### WHAT YOU ARE ASKED TO DO
Your answer must restate each entry below word for word, with no pictures in it.

### PROVIDED RECORDS
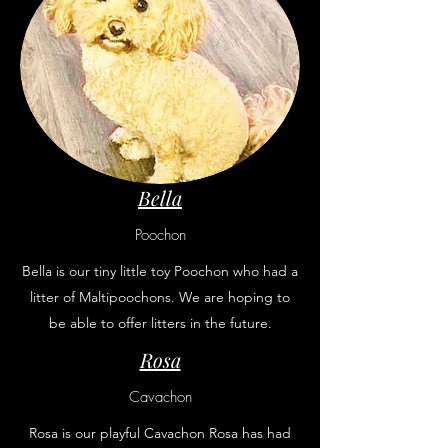
Bella
Poochon
Bella is our tiny little toy Poochon who had a
litter of Maltipoochons. We are hoping to
be able to offer litters in the future.
Rosa
Cavachon
Rosa is our playful Cavachon Rosa has had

### EXPECTED OUTPUT
Bella
Poochon
Bella is our tiny little toy Poochon who had a
litter of Maltipoochons. We are hoping to
be able to offer litters in the future.
Rosa
Cavachon
Rosa is our playful Cavachon Rosa has had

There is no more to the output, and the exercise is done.